#### [Description of the task]
For each record that follows, give it back exactly, with no pictures included.

#### [Data for analysis]
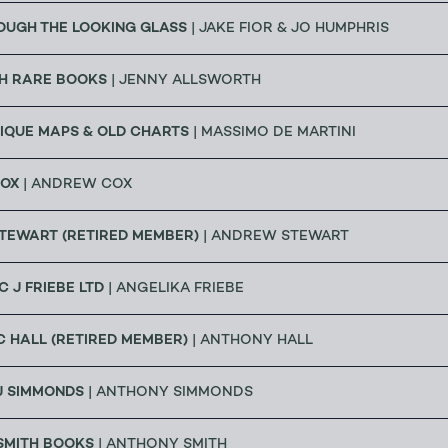
OUGH THE LOOKING GLASS
| JAKE FIOR & JO HUMPHRIS
H RARE BOOKS
| JENNY ALLSWORTH
IQUE MAPS & OLD CHARTS
| MASSIMO DE MARTINI
OX
| ANDREW COX
TEWART (RETIRED MEMBER)
| ANDREW STEWART
C J FRIEBE LTD
| ANGELIKA FRIEBE
 HALL (RETIRED MEMBER)
| ANTHONY HALL
J SIMMONDS
| ANTHONY SIMMONDS
SMITH BOOKS
| ANTHONY SMITH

#### [Answer for the task]
OUGH THE LOOKING GLASS
| JAKE FIOR & JO HUMPHRIS
H RARE BOOKS
| JENNY ALLSWORTH
IQUE MAPS & OLD CHARTS
| MASSIMO DE MARTINI
OX
| ANDREW COX
TEWART (RETIRED MEMBER)
| ANDREW STEWART
C J FRIEBE LTD
| ANGELIKA FRIEBE
 HALL (RETIRED MEMBER)
| ANTHONY HALL
J SIMMONDS
| ANTHONY SIMMONDS
SMITH BOOKS
| ANTHONY SMITH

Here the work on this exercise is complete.